BNN Dorong Pendataan hingga Sertifikasi

Suyudi menyoroti praktik pelayanan yang tidak sesuai standar karena berpotensi semakin membebani penyintas narkotika maupun keluarganya.

BNN mengusulkan pendataan dan registrasi seluruh penyelenggara rehabilitasi, penilaian mutu secara terukur, serta sertifikasi terhadap pemberi layanan.

Standar pelayanan tersebut harus diterapkan terhadap tempat rehabilitasi yang dikelola pemerintah maupun masyarakat.

BNN juga menginginkan adanya mekanisme pengawasan yang jelas agar standar pelayanan tidak hanya menjadi ketentuan tertulis tanpa penerapan di lapangan.

Tim terpadu nantinya diusulkan melakukan pengawasan dan pembinaan berkala serta mengaudit laporan dari penyelenggara rehabilitasi.
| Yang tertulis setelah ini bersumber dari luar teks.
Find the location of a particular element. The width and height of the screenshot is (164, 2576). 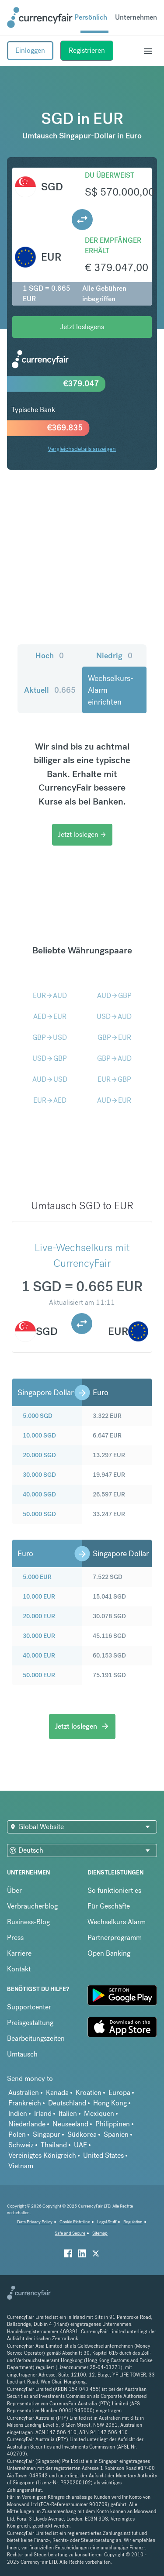

EURAUD is located at coordinates (50, 995).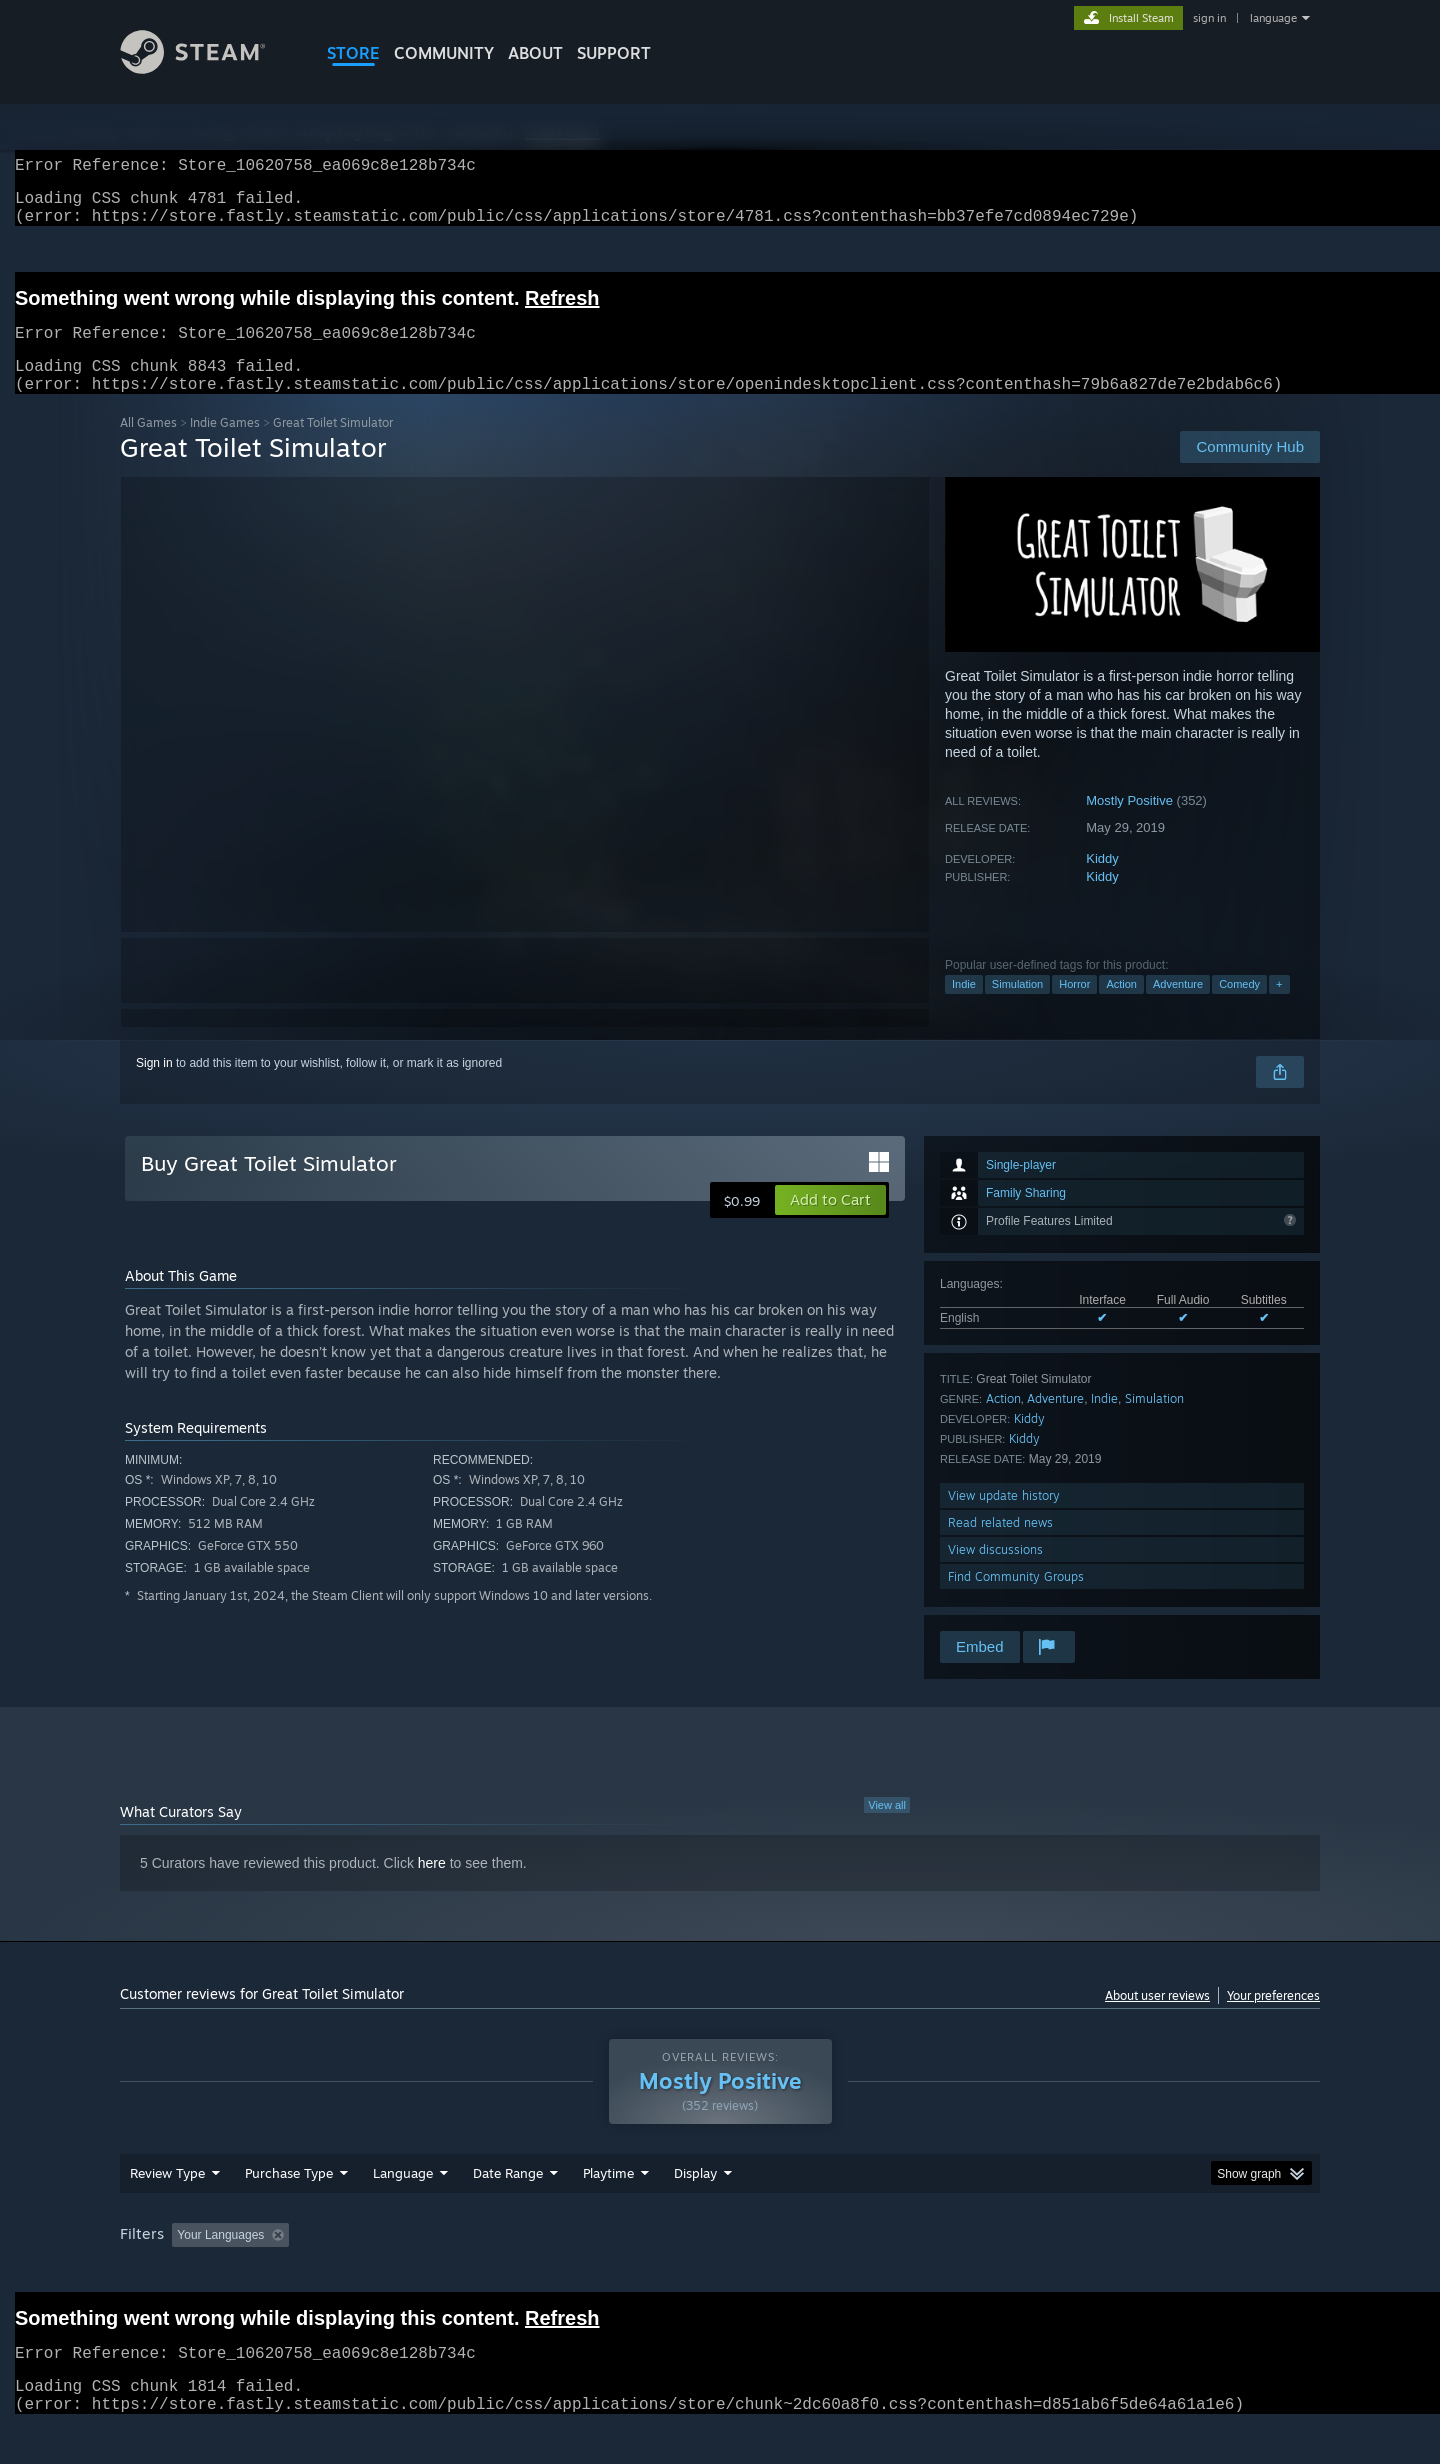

Tim tersebut juga diharapkan menyediakan mekanisme pengaduan yang mudah diakses penyintas dan keluarga serta memberikan rekomendasi sanksi apabila ditemukan pelanggaran.

"Apabila kemudian hari terbukti terdapat penyelenggara yang mengeksploitasi penyintas atau korban, tentunya kita tidak boleh ragu untuk tegas terhadap temuan tersebut," ujarnya.

Pemulihan Penyintas Dilanjutkan hingga Dunia Kerja

Suyudi mengatakan penguatan pengawasan merupakan bagian dari upaya membangun ekosistem pemulihan penyalahguna narkotika secara menyeluruh dan berkelanjutan.

Menurut dia, proses pemulihan tidak boleh berhenti setelah penyintas keluar dari tempat rehabilitasi.

Penyintas perlu mendapatkan rehabilitasi sosial, peningkatan keterampilan, pemberdayaan, hingga kesempatan memasuki dunia kerja.

Kerja sama BNN dengan tiga kementerian mencakup rehabilitasi medis dan sosial secara komprehensif, pertukaran dan pemanfaatan data, serta peningkatan kapasitas sumber daya manusia.

Kolaborasi tersebut juga mencakup pelatihan keterampilan, layanan ketenagakerjaan, serta penyediaan kesempatan kerja bagi penyintas setelah menjalani rehabilitasi.